Unnamed: 0,Label,SMS,Predicted
0,ham,Later i guess. I needa do mcat study too.,ham
1,ham,But i haf enuff space got like 4 mb...,ham
2,spam,Had your mobile 10 mths? Update to latest Oran...,spam
3,ham,All sounds good. Fingers . Makes it difficult ...,ham
4,ham,"All done, all handed in. Don't know if mega sh...",ham


Now we'll write a function to measure the accuracy of the filter to see how well the filter does. 

In [82]:
correct = 0
total = test_set.shape[0]

for row in test_set.iterrows():
    row = row[1]
    if row['Label'] == row['Predicted']:
        correct += 1
        
print('Correct:', correct)
print('Incorrect:', total - correct)
print('Accuracy:', (correct/total)*100)

Correct: 1100
Incorrect: 14
Accuracy: 98.74326750448833


The accuracy is 98.8%, which is really good.
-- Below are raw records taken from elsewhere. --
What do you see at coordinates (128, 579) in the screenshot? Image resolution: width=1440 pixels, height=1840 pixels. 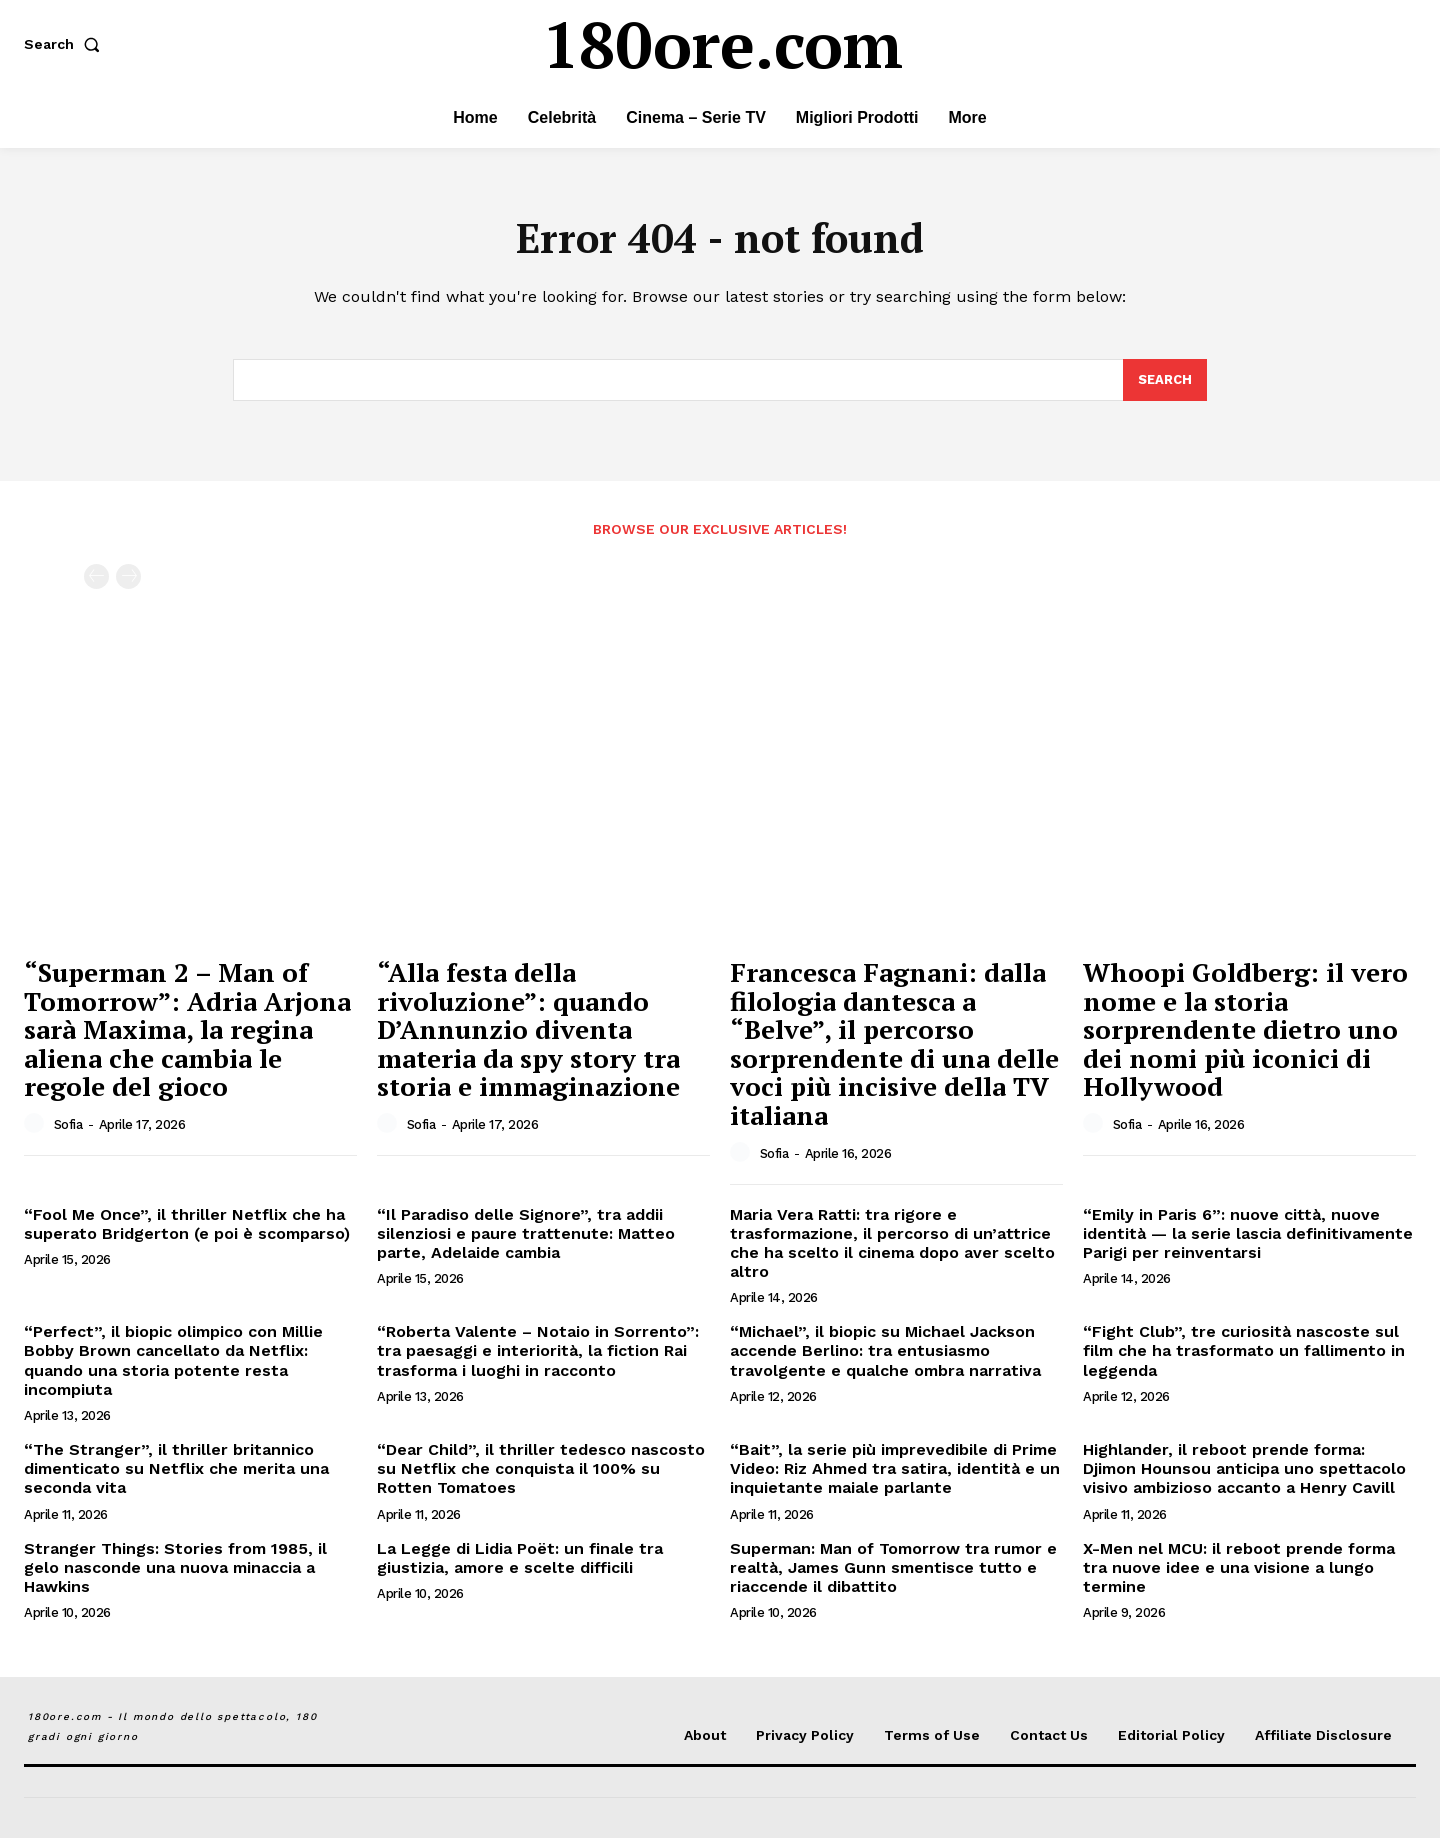 I see `[next-page-disabled]` at bounding box center [128, 579].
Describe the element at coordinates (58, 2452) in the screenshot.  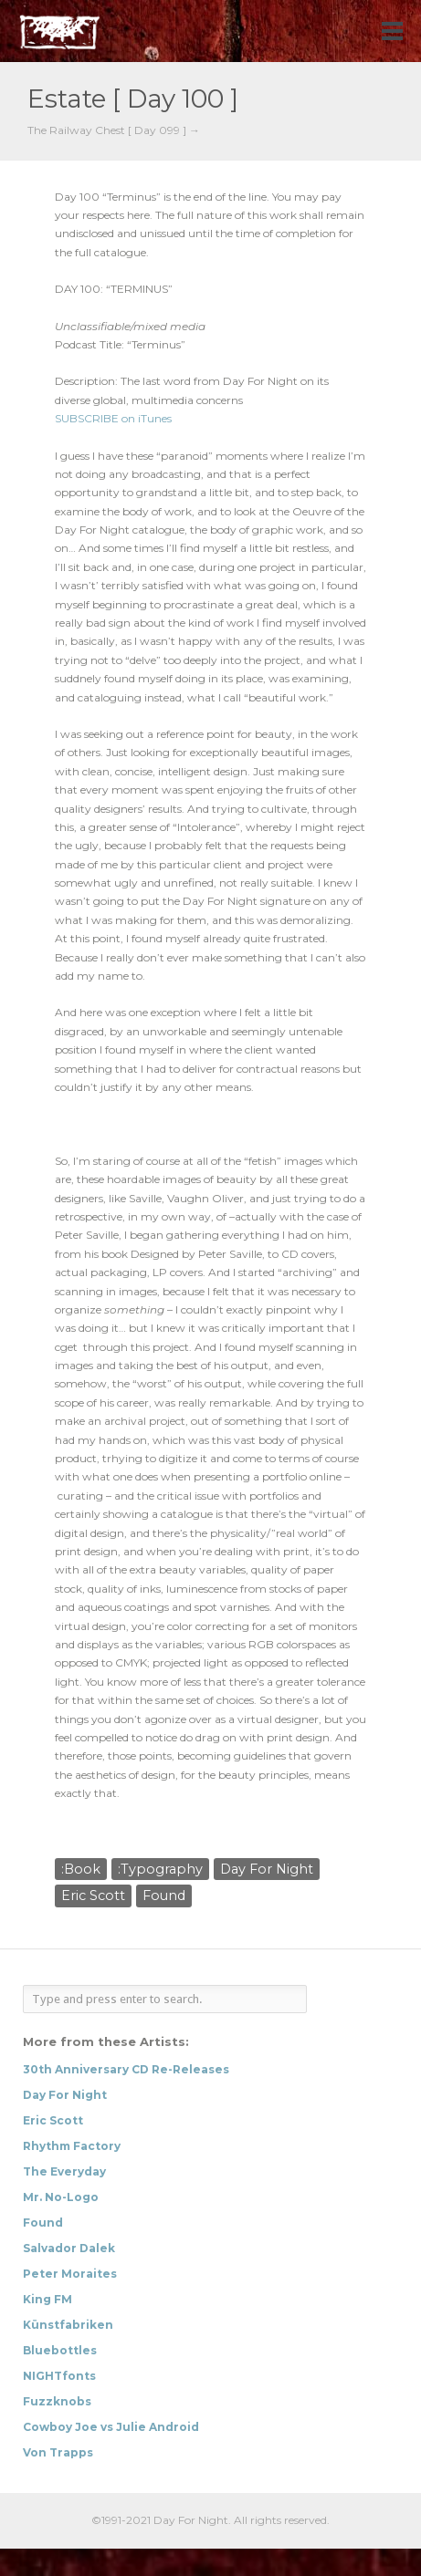 I see `Von Trapps` at that location.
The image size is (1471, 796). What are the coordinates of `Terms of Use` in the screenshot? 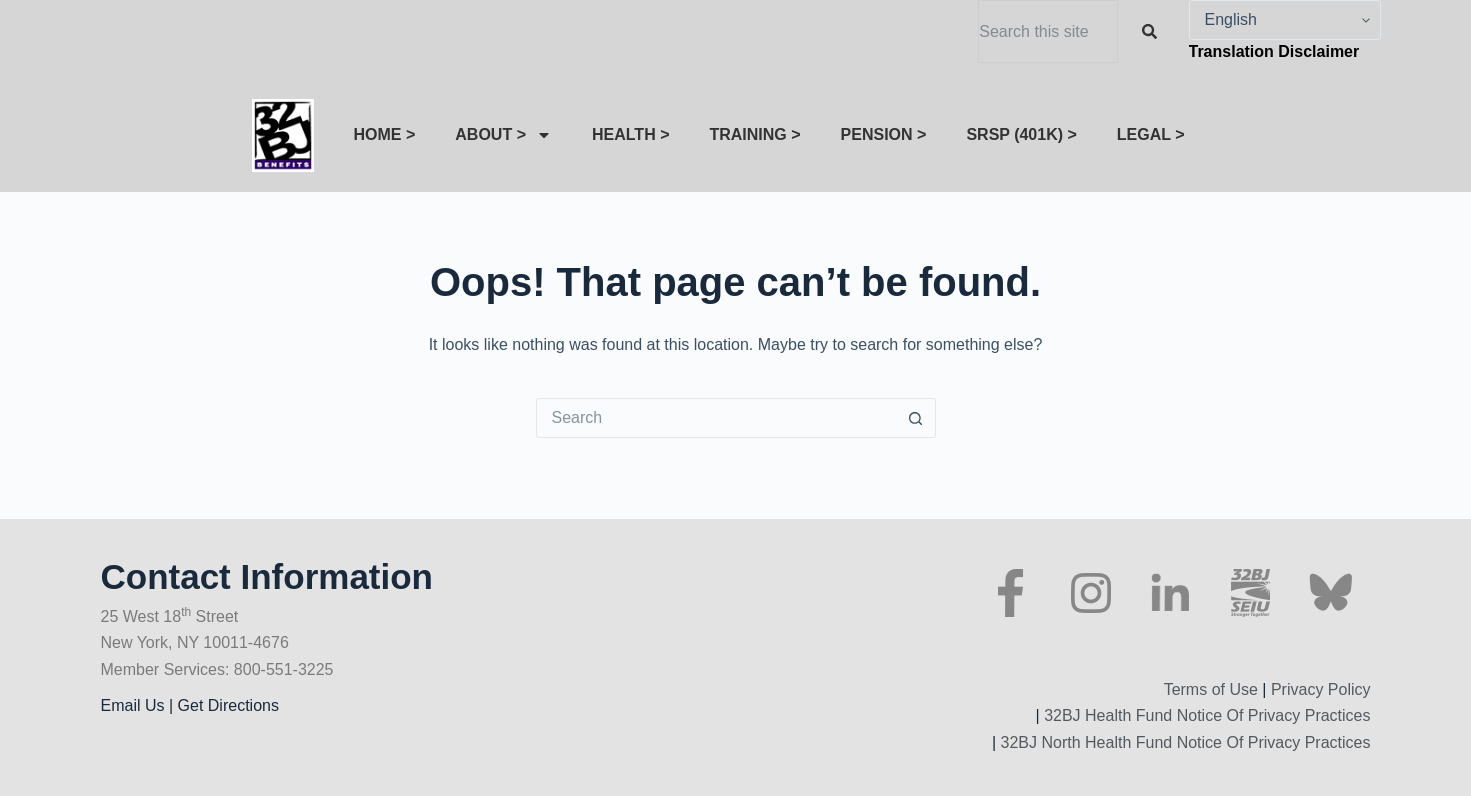 It's located at (1211, 689).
Our spam filter looked at 1,114 messages that it had not seen in training, and classified around 1,100 correctly. After succeedingly building the filter, we can jump to:
- Analyze 14 messages that were classified incorrectly and try to figure out why the algorithm classified them incorrectly.
- Make the filtering process more complex by making the algorithm sensitive to letter case.